19 N.W.2d 576 | S.D. | 1945
This is an action to quiet title to real property in the City of Sisseton. Plaintiff is the owner of the property, and defendant is the holder of tax certificates thereon. The trial court found that on June 28, 1943, defendant advised the county treasurer's office that he desired to buy the tax sale certificates held by the county against the property. The deputy county treasurer erroneously assumed that the defendant was the owner of the lots and that all penalty and interest had been abated by the provisions of Ch. 306, S.L. 1943, and advised defendant that the amount due was $486.01, which sum was the principal of the taxes only. Defendant delivered his check to the treasurer's office for that amount and on June 29 was given tax receipts instead of an assignment of the tax sale certificates. Upon the discovery of these errors, and before the payment was entered in the treasurer's daily balance, the payment was refunded to defendant and the tax receipts were surrendered and canceled. These findings are amply supported by the evidence.
On July 13 defendant paid the treasurer $642.89, the amount of all taxes due, including penalty and interest, and received an assignment of the certificates of tax sale with receipts for all subsequent taxes. *547
On August 14, 1943, plaintiff tendered to the county treasurer $482.02 for redemption from the tax sale. The treasurer refused the tender for the reason that the amount tendered was not sufficient to include principal, interest and estimated costs of tax deed proceedings which amounted in all to $688.39. Plaintiff then brought this action to determine the validity of the assignment of the tax certificates to defendant, and in case it should be found that such assignment was valid, to determine her right to redeem under the provisions of Ch. 306, S.L. 1943. The circuit court decided that the defendant was the owner of the tax certificates, and that the amount due thereon at the time of the assignment, including subsequent taxes and interest was $642.89 besides the actual costs of tax deed proceedings amounting to $16.09. The circuit court further decided that the county treasurer had lawful authority to assign and deliver the tax sale certificates and receipts for subsequent taxes to the defendant, and entered judgment quieting title in the plaintiff subject to the tax lien. From this judgment, the plaintiff has appealed.
Appellant claims that the transactions of June 28 and 29 amounted to a voluntary payment of taxes by respondent, and that such payment discharged the tax lien on the property.
[1] A tax payment is not voluntary when made under mistake of fact. Such mistake may consist of some official action by the tax collecting officer, on the correctness of which the taxpayer has a right to rely. Wheeler v. Board of Commissioners of Hennepin County,
An exception to this rule is SDC 57.0901 under which any payment of taxes is voluntary and cannot be recovered if the question goes to the merits of the tax, unless the payment is made under protest and an action for recovery is commenced within thirty days after such payment. Miner v. Clifton Tp.,
[2] In this case the county treasurer accepted respondent's check and issued the tax receipts without the payment *548 of penalty and interest in accordance with the provisions of Ch. 306, S.L. 1943, on the assumption that respondent was the owner of the property and was entitled to an abatement of penalty and interest, whereas an assignment of the certificates of tax sale was demanded, and respondent was not the owner of the property. These were mistakes of fact by the tax collecting officer in an official action on the correctness of which the respondent had a right to rely. The tax was wrongfully collected for reasons not going to the merits of the tax. Therefore, respondent had the right to recover the payment.

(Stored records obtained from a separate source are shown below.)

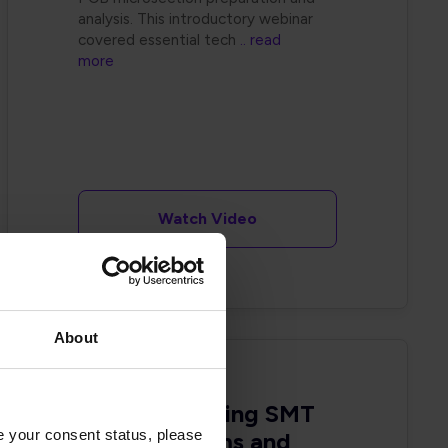
analysis. This introductory webinar
covered essential tech
.. read
more
Watch Video
About
Troubleshooting SMT
e your consent status, please
Yield Problems and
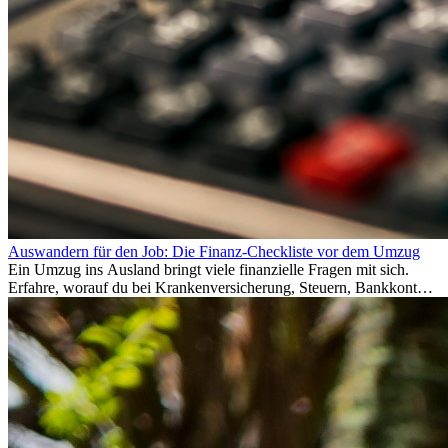
Auswandern für den Job: Die Finanz-Checkliste vor dem Umzug
Ein Umzug ins Ausland bringt viele finanzielle Fragen mit sich.
Erfahre, worauf du bei Krankenversicherung, Steuern, Bankkonto,
Rücklagen und Budgetplanung achten solltest, damit dein Neustart
im Ausland reibungslos gelingt.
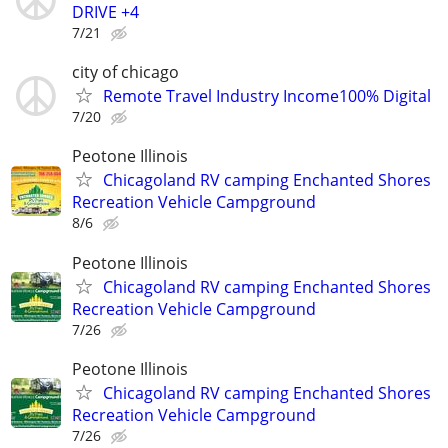
DRIVE +4
7/21
city of chicago
Remote Travel Industry Income100% Digital
7/20
Peotone Illinois
Chicagoland RV camping Enchanted Shores
Recreation Vehicle Campground
8/6
Peotone Illinois
Chicagoland RV camping Enchanted Shores
Recreation Vehicle Campground
7/26
Peotone Illinois
Chicagoland RV camping Enchanted Shores
Recreation Vehicle Campground
7/26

[3] This payment had not been entered in the treasurer's cash balance when the error was discovered. He therefore had the right to make the correction by recalling the tax receipts, canceling them, and refunding the payment to respondent, then assigning the tax sale certificates to respondent as requested in the first place, on payment of the correct amount. Dolman v. Pitts, supra.

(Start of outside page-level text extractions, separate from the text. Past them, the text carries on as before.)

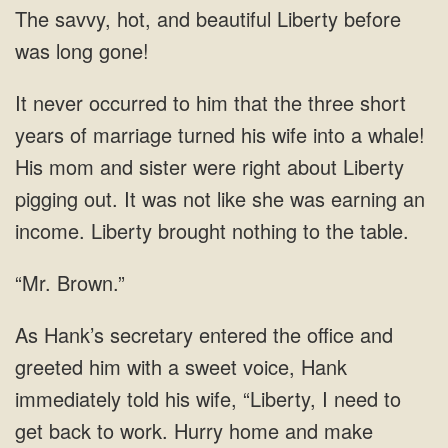
savvy, hot, and beautiful Liberty
marriage turned his wife into a whale!
His mom and sister were right about Liberty
pigging out. It was not like she was earning an
“Mr. Brown.”
Hank
immediately told his wife, “Liberty, I need to
get back to work. Hurry home and make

[4, 5] Appellant also claims that she had the right to redeem from the tax sale under Ch. 306, S.L. 1943, by paying the principal of the tax only, notwithstanding the assignment of the certificates of tax sale to respondent. Section 5 of that Act provides that none of the provisions of the Act apply "to delinquent taxes evidenced by tax sale certificates and taxes paid subsequent thereto when held by persons other than the county." Under this provision of the Act the assignment of the certificates of tax sale to respondent deprived appellant of the abatement privilege, but that privilege was one which the legislature had a right to grant, limit, or take away on its own terms. It is also noteworthy that the taxing districts, not the respondent, benefited by the assignment of the certificates of tax sale.

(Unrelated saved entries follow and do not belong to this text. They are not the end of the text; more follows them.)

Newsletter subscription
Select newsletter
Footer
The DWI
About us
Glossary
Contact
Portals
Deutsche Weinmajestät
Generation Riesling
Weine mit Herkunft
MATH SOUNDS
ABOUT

[6] Appellant also contends that respondent made false and fraudulent representations of fact to appellant to induce her to convey the property to him for much less than its actual value. This claim is amply supported by the evidence, but as found by the circuit court, appellant did not convey the property to respondent and consequently was not injured by the attempted fraud. Those representations *549 had no relation to, and in no way affected, the validity of the assignment of the tax sale certificates by the county treasurer to respondent.
We find no error in the decision of the circuit court and therefore the judgment is affirmed.
SMITH, P.J., and ROBERTS and RUDOLPH, JJ., concur.
POLLEY, J., not sitting.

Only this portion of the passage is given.